Discounts for Vietnamese coffee have tightened in thin trade with few good quality beans available and farmers holding onto their stocks on expectations prices would rise in the coming days, traders said on Thursday. Vietnam's 5 percent black and broken grade 2 robusta variety was trading at a discount of $35 to the ICE November contract, compared with $50-$90 last week. Almost no trade was done as farmers held back beans, traders said.
Prices in Vietnam fell to 43,000 dong-44,900 dong ($1.89-1.98) per kg from 45,500 dong-46,100 dong a week earlier, traders said, in line with a fall in the London ICE November futures contract, which closed at $2,054 a tonne on Wednesday. Traders said the coffee market in Vietnam was quiet as buying for the September contract was over and stocks declined amid a lack of quality beans.

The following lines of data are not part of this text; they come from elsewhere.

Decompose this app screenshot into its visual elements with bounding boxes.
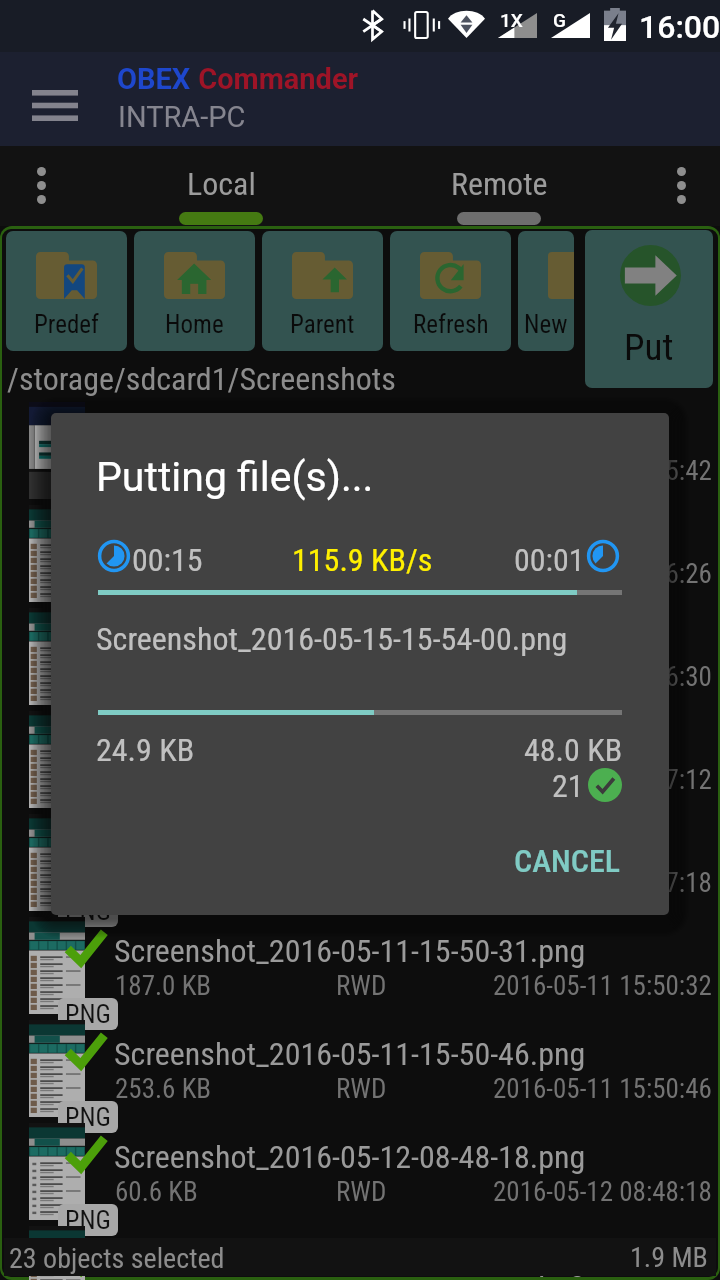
button[interactable]: Predef: [6, 231, 127, 351]
staticText: PNG: [65, 1205, 111, 1235]
staticText: INTRA-PC: [118, 100, 246, 134]
button[interactable]: PNG: [0, 1224, 718, 1280]
staticText: PNG: [65, 587, 111, 617]
button[interactable]: Local: [81, 146, 361, 226]
staticText: 187.0 KB: [115, 970, 212, 1002]
staticText: RWD: [336, 1176, 387, 1208]
staticText: 2016-05-10 07:07:12: [493, 764, 712, 796]
staticText: 1X: [500, 9, 523, 31]
staticText: Local: [187, 165, 256, 203]
staticText: Screenshot_2016-05-10-07-06-26.png: [114, 520, 586, 558]
button[interactable]: PNG: [0, 1018, 718, 1121]
staticText: /storage/sdcard1/Screenshots: [7, 360, 396, 398]
button[interactable]: PNG: [0, 400, 718, 503]
staticText: 16:00: [639, 8, 720, 46]
button[interactable]: Remote pane menu: [657, 161, 705, 209]
button[interactable]: Refresh: [390, 231, 511, 351]
staticText: 00:01: [514, 541, 585, 579]
staticText: 24.9 KB: [96, 731, 195, 769]
button[interactable]: Home: [134, 231, 255, 351]
button[interactable]: PNG: [0, 915, 718, 1018]
staticText: 48.0 KB: [524, 731, 623, 769]
staticText: Parent: [290, 310, 355, 339]
staticText: 23 objects selected: [9, 1242, 225, 1275]
staticText: 60.6 KB: [115, 1176, 198, 1208]
staticText: Screenshot_2016-05-15-15-54-00.png: [96, 620, 568, 658]
staticText: 115.9 KB/s: [292, 541, 433, 579]
staticText: 2016-05-12 08:50:02: [493, 1279, 712, 1280]
button[interactable]: PNG: [0, 606, 718, 709]
staticText: Screenshot_2016-05-12-08-50-02.png: [114, 1241, 586, 1279]
staticText: Screenshot_2016-05-10-07-07-18.png: [114, 829, 586, 867]
staticText: Putting file(s)...: [96, 453, 374, 501]
staticText: Predef: [34, 310, 99, 339]
button[interactable]: PNG: [0, 503, 718, 606]
staticText: Refresh: [413, 310, 489, 339]
staticText: New: [524, 310, 568, 339]
staticText: RWD: [336, 1073, 387, 1105]
staticText: Screenshot_2016-05-11-15-50-31.png: [114, 932, 586, 970]
staticText: 2016-05-12 08:48:18: [493, 1176, 712, 1208]
staticText: 2016-05-11 15:50:46: [493, 1073, 712, 1105]
staticText: 253.6 KB: [115, 1073, 212, 1105]
button[interactable]: CANCEL: [492, 832, 642, 890]
staticText: 140.6 KB: [115, 558, 212, 590]
staticText: 96.6 KB: [115, 455, 198, 487]
staticText: Put: [624, 326, 674, 369]
staticText: G: [553, 9, 566, 31]
staticText: OBEX: [117, 62, 191, 96]
staticText: 2016-05-10 07:06:26: [493, 558, 712, 590]
staticText: 2016-05-10 07:06:30: [493, 661, 712, 693]
staticText: RWD: [336, 970, 387, 1002]
staticText: PNG: [65, 484, 111, 514]
staticText: 21: [552, 767, 584, 805]
staticText: 2016-05-10 07:07:18: [493, 867, 712, 899]
staticText: Screenshot_2016-05-10-07-06-30.png: [114, 623, 586, 661]
button[interactable]: Remote: [359, 146, 639, 226]
staticText: Home: [165, 310, 224, 339]
staticText: Commander: [191, 62, 359, 96]
staticText: CANCEL: [514, 842, 620, 880]
button[interactable]: Open navigation drawer: [20, 70, 90, 140]
staticText: Screenshot_2016-05-11-15-50-46.png: [114, 1035, 586, 1073]
staticText: Screenshot_2016-05-12-08-48-18.png: [114, 1138, 586, 1176]
staticText: 2016-05-11 15:50:32: [493, 970, 712, 1002]
staticText: RWD: [336, 558, 387, 590]
button[interactable]: Put: [585, 230, 713, 388]
staticText: Remote: [451, 165, 548, 203]
staticText: PNG: [65, 690, 111, 720]
staticText: 2016-05-10 07:05:42: [493, 455, 712, 487]
button[interactable]: PNG: [0, 709, 718, 812]
staticText: 1.9 MB: [630, 1241, 708, 1274]
staticText: PNG: [65, 999, 111, 1029]
button[interactable]: New: [518, 231, 574, 351]
button[interactable]: Parent: [262, 231, 383, 351]
staticText: Screenshot_2016-05-10-07-07-12.png: [114, 726, 586, 764]
button[interactable]: PNG: [0, 812, 718, 915]
staticText: PNG: [65, 896, 111, 926]
button[interactable]: Local pane menu: [17, 161, 65, 209]
staticText: PNG: [65, 1102, 111, 1132]
staticText: RWD: [336, 455, 387, 487]
button[interactable]: PNG: [0, 1121, 718, 1224]
staticText: 00:15: [132, 541, 203, 579]
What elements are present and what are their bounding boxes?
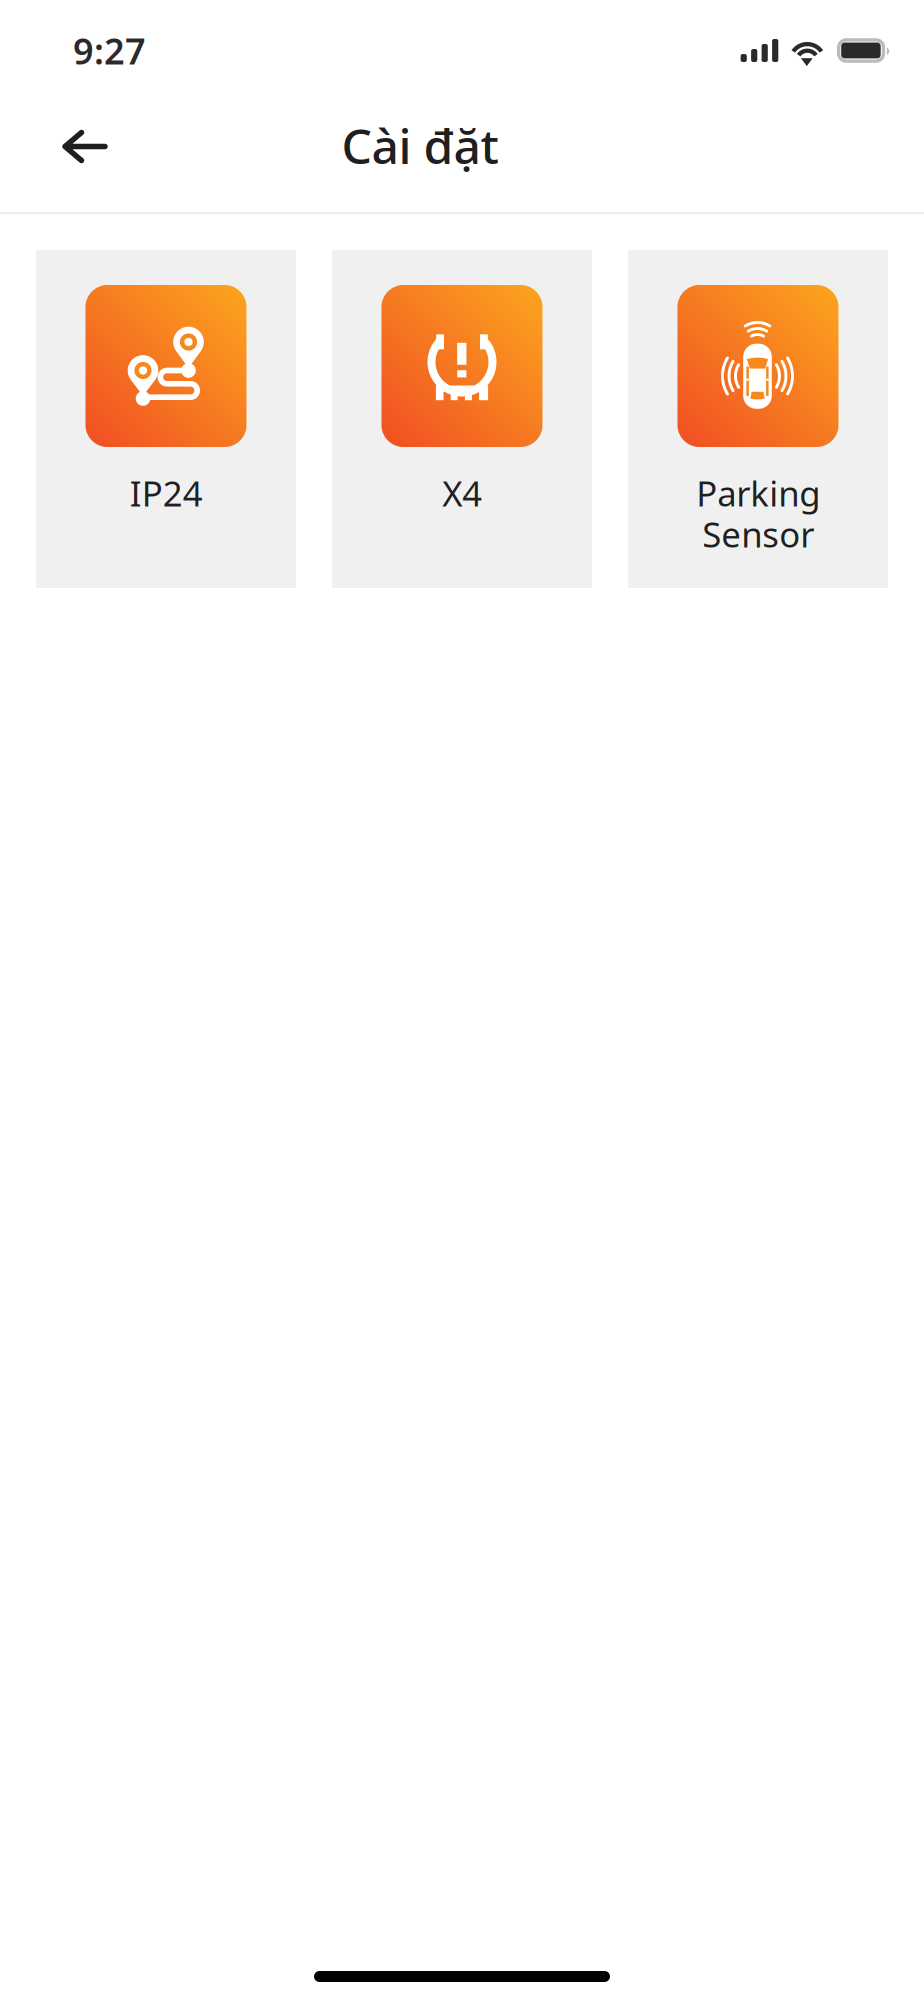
staticText: Parking Sensor [696,470,820,557]
staticText: IP24 [130,470,202,516]
button[interactable]: Parking Sensor [628,250,888,588]
staticText: X4 [442,470,482,516]
button[interactable]: IP24 [36,250,296,588]
staticText: 9:27 [73,27,146,74]
staticText: Cài đặt [342,114,498,177]
button[interactable]: Back [46,114,124,180]
button[interactable]: X4 [332,250,592,588]
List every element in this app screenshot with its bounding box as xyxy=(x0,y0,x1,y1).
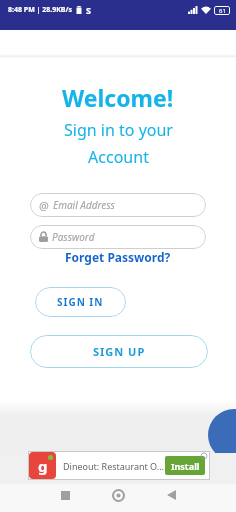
staticText: Password xyxy=(52,230,95,244)
staticText: S xyxy=(86,4,91,16)
button[interactable]: SIGN UP xyxy=(30,335,208,368)
button[interactable]: @ xyxy=(30,193,206,217)
button[interactable]: g xyxy=(28,451,210,480)
staticText: @ xyxy=(39,198,49,213)
button[interactable] xyxy=(45,481,85,509)
staticText: Welcome! xyxy=(62,82,174,113)
staticText: SIGN IN xyxy=(57,295,104,309)
staticText: Email Address xyxy=(53,198,115,212)
button[interactable] xyxy=(151,481,191,509)
staticText: SIGN UP xyxy=(93,344,146,359)
staticText: Dineout: Restaurant O... xyxy=(63,460,165,472)
button[interactable]: Password xyxy=(30,225,206,249)
staticText: Install xyxy=(171,460,200,472)
staticText: Sign in to your Account xyxy=(64,119,173,168)
staticText: 61 xyxy=(219,7,226,15)
button[interactable]: SIGN IN xyxy=(35,287,126,317)
button[interactable] xyxy=(98,481,138,509)
button[interactable]: Forget Password? xyxy=(65,249,171,265)
button[interactable]: Install xyxy=(165,456,205,475)
staticText: 8:48 PM | 28.9KB/s xyxy=(8,5,72,15)
staticText: g xyxy=(38,456,48,476)
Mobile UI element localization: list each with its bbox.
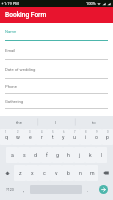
- staticText: i: [85, 134, 87, 140]
- staticText: 1:19 PM: [4, 1, 19, 6]
- staticText: k: [89, 152, 92, 158]
- button[interactable]: Name: [0, 23, 113, 41]
- staticText: Date of wedding: [5, 67, 36, 72]
- staticText: t: [52, 134, 54, 140]
- staticText: Email: [5, 48, 16, 53]
- staticText: Booking Form: [5, 11, 47, 19]
- staticText: v: [55, 170, 58, 176]
- staticText: a: [11, 152, 14, 158]
- staticText: b: [67, 170, 70, 176]
- button[interactable]: k: [85, 147, 96, 163]
- staticText: o: [95, 134, 98, 140]
- staticText: 7: [74, 131, 76, 134]
- staticText: j: [79, 152, 81, 158]
- button[interactable]: z: [14, 165, 26, 181]
- button[interactable]: f: [41, 147, 52, 163]
- staticText: s: [23, 152, 26, 158]
- button[interactable]: 9: [91, 129, 102, 145]
- button[interactable]: 5: [47, 129, 58, 145]
- staticText: 1: [5, 131, 7, 134]
- staticText: ?123: [6, 188, 14, 192]
- staticText: y: [62, 134, 65, 140]
- staticText: r: [41, 134, 43, 140]
- button[interactable]: h: [63, 147, 74, 163]
- button[interactable]: 6: [58, 129, 69, 145]
- button[interactable]: m: [86, 165, 98, 181]
- staticText: the: [16, 120, 22, 125]
- button[interactable]: v: [50, 165, 62, 181]
- button[interactable]: 8: [80, 129, 91, 145]
- staticText: 4: [41, 131, 43, 134]
- staticText: q: [5, 134, 8, 140]
- button[interactable]: Email: [0, 41, 113, 60]
- staticText: w: [16, 134, 20, 140]
- staticText: c: [43, 170, 46, 176]
- staticText: 6: [63, 131, 65, 134]
- button[interactable]: ?123: [0, 182, 19, 197]
- staticText: n: [79, 170, 82, 176]
- staticText: l: [101, 152, 103, 158]
- button[interactable]: to: [75, 116, 113, 128]
- button[interactable]: b: [62, 165, 74, 181]
- staticText: 2: [17, 131, 19, 134]
- staticText: 0: [107, 131, 109, 134]
- staticText: g: [56, 152, 59, 158]
- staticText: d: [34, 152, 37, 158]
- staticText: 100%: [86, 1, 96, 6]
- button[interactable]: 1: [0, 129, 12, 145]
- staticText: I: [55, 120, 57, 125]
- staticText: .: [87, 187, 89, 193]
- staticText: m: [90, 170, 95, 176]
- button[interactable]: x: [26, 165, 38, 181]
- button[interactable]: I: [37, 116, 75, 128]
- button[interactable]: Comma: [19, 182, 29, 197]
- button[interactable]: n: [74, 165, 86, 181]
- staticText: h: [67, 152, 70, 158]
- staticText: 5: [52, 131, 54, 134]
- staticText: e: [29, 134, 32, 140]
- button[interactable]: g: [52, 147, 63, 163]
- button[interactable]: 7: [69, 129, 80, 145]
- button[interactable]: c: [38, 165, 50, 181]
- button[interactable]: Enter: [99, 185, 108, 194]
- button[interactable]: a: [6, 147, 18, 163]
- staticText: 3: [29, 131, 31, 134]
- button[interactable]: the: [0, 116, 37, 128]
- staticText: p: [106, 134, 109, 140]
- button[interactable]: Backspace: [99, 165, 112, 181]
- staticText: f: [46, 152, 48, 158]
- staticText: z: [19, 170, 22, 176]
- staticText: to: [92, 120, 96, 125]
- button[interactable]: Gathering: [0, 94, 113, 109]
- button[interactable]: j: [74, 147, 85, 163]
- staticText: u: [73, 134, 76, 140]
- button[interactable]: Booking Form: [0, 7, 113, 23]
- staticText: 9: [96, 131, 98, 134]
- staticText: x: [31, 170, 34, 176]
- staticText: 8: [85, 131, 87, 134]
- button[interactable]: 4: [36, 129, 47, 145]
- staticText: Phone: [5, 84, 17, 89]
- button[interactable]: d: [30, 147, 41, 163]
- staticText: Name: [5, 29, 17, 34]
- button[interactable]: Shift: [1, 165, 13, 181]
- button[interactable]: l: [96, 147, 107, 163]
- button[interactable]: Date of wedding: [0, 60, 113, 79]
- button[interactable]: Phone: [0, 79, 113, 94]
- button[interactable]: s: [18, 147, 30, 163]
- button[interactable]: 2: [12, 129, 24, 145]
- staticText: ,: [23, 187, 25, 193]
- button[interactable]: 3: [24, 129, 36, 145]
- staticText: Gathering: [5, 99, 24, 104]
- button[interactable]: 0: [102, 129, 113, 145]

"Traders have purchased enough to meet the deadlines for August, September and October contracts. There were new transactions, but not many," said a trader in Ho Chi Minh city. Vietnam, the world's biggest robusta producer, exported 110,000 tonnes of coffee in July, bringing exports in the first seven months to 941,000 tonnes, government data showed.
Vietnamese coffee farmers are enjoying favourable weather for the upcoming crop starting in October. Indonesia's robusta grade 4 defect 80 variety was traded at a discount of $10 to the November contract, compared with $15-$20 to the September contract last week.